Get a log sample from the S3 bucket.
Determine if the S3 contents are compressed.
Choose a destination tag. Contact us for assistance checking for an existing tag or use a my.app tag.

Run It

Simple Template

In the Cloud Collector App, create an SQS Collector instance using this parameters template, replacing the values enclosed in < >.

{
  "inputs": {
    "sqs_collector": {
      "id": "<FIVE_UNIQUE_DIGITS>",
      "services": {
        "custom_service": {<OPTIONS>,
          "routing_template": "<DESTINATION TAG>"
        }
      },
      "credentials": {
              "aws_cross_account_role": "arn:<PARTITION>:iam::<YOUR_AWS_ACCOUNT_NUMBER>:role/<YOUR_ROLE>",
              "aws_external_id": "<EXTERNAL_ID>"
      },
      "region": "<REGION>",
      "base_url": "https://sqs.<REGION>.amazonaws.com/<YOUR_AWS_ACCOUNT_NUMBER>/<QUEUE_NAME>"
    }
  }
}

Flexible Template

{
  "global_overrides": {
    "debug": false
  },
  "inputs": {
    "sqs_collector": {
      "id": "12351",
      "enabled": true,
      "credentials": {
        "aws_access_key_id": "",
        "aws_secret_access_key": "",
        "aws_base_account_role": "arn:aws:iam::837131528613:role/devo-xaccount-cs-role",
        "aws_cross_account_role": "",
        "aws_external_id": ""
      },
      "ack_messages": true,
      "direct_mode": false,
      "do_not_send": false,
      "compressed_events": false,
      "base_url": "https://us-west-1.queue.amazonaws.com/id/name-of-queue",
      "region": "us-west-1",
      "sqs_visibility_timeout": 240,
      "sqs_wait_timeout": 20,
      "sqs_max_messages": 1,
      "services": {
        "custom_service": {
          "file_field_definitions": {},
          "filename_filter_rules": [],
          "encoding": "gzip",
          "send_filtered_out_to_unknown": false,
          "file_format": {
            "type": "line_split_processor",
            "config": {
              "json": true
            }
          },
          "record_field_mapping": {
            "event_simpleName": {
              "keys": [
                "event_simpleName"
              ]
            }
          },
          "routing_template": "destination tag",
          "line_filter_rules": [
            [
              {
                "source": "record",
                "key": "event_simpleName",
                "type": "match",
                "value": "EndOfProcess"
              }
            ],
            [
              {
                "source": "record",
                "key": "event_simpleName",
                "type": "match",
                "value": "DeliverLocalFXToCloud"
              }
            ]
          ]
        }
      }
    }
  }
}

Parameters

File Format Processors

Processors are selected in the type section within file_format. The processor must match the format of the event in the queue.

Example 1

We want to discard all the events that match these conditions:

if record.eventName = "HeadObject" or record.eventName = "ListObjects" or record.eventName = "HeadBucket" or record.eventName = "GetBucketLocation" 
 do_not_send_record()

eventName is one of these values: HeadObject, ListObjects, HeadBucket, GetBucketLocation

In Devo, these criteria are specified with the next query. If everything is OK, after configuring the collector properly, there should not be any event if we run this query:

from cloud.aws.cloudtrail.s3 where eventName = "HeadObject" or eventName = "ListObjects" or eventName = "HeadBucket" or eventName = "GetBucketLocation"

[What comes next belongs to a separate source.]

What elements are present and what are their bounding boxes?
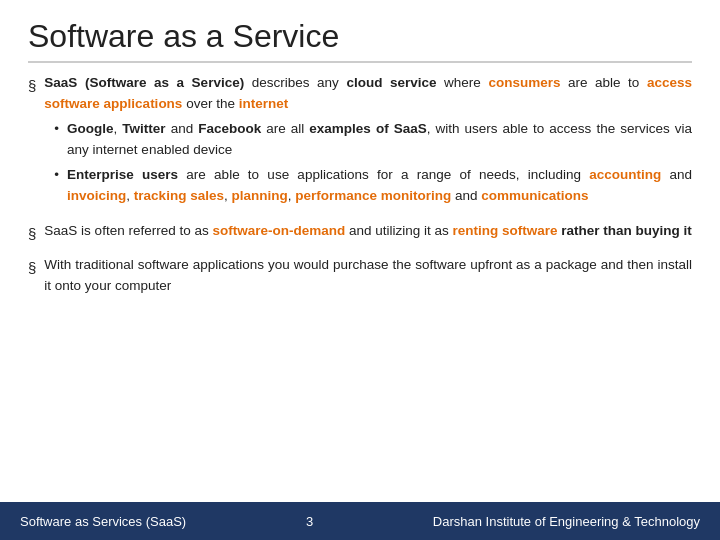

In this case, the key for the filter is the eventName, so first we need to add the key to the collector in the record_field_mapping section. After the record_field_mapping, we apply the corresponding filters in the line_filter_rules section. In this case, this would be as follows:

"record_field_mapping": {
  "eventName": {
    "keys": ["eventName"]
  }
},
"line_filter_rules": [
    [{"source": "record", "key": "eventName", "type": "match", "value": "HeadObject"}],
    [{"source": "record", "key": "eventName", "type": "match", "value": "ListObjects"}],
    [{"source": "record", "key": "eventName", "type": "match", "value": "HeadBucket"}],
    [{"source": "record", "key": "eventName", "type": "match", "value": "GetBucketLocation"}]
]

Elements in different lists are OR conditions. Elements in the same list are AND conditions.

Note that the logic for these filters is if they match the query, the collector won't send the event to Devo.

Example 2

What if we want to filter out the events that match this pseudocode query that has mixed conditions?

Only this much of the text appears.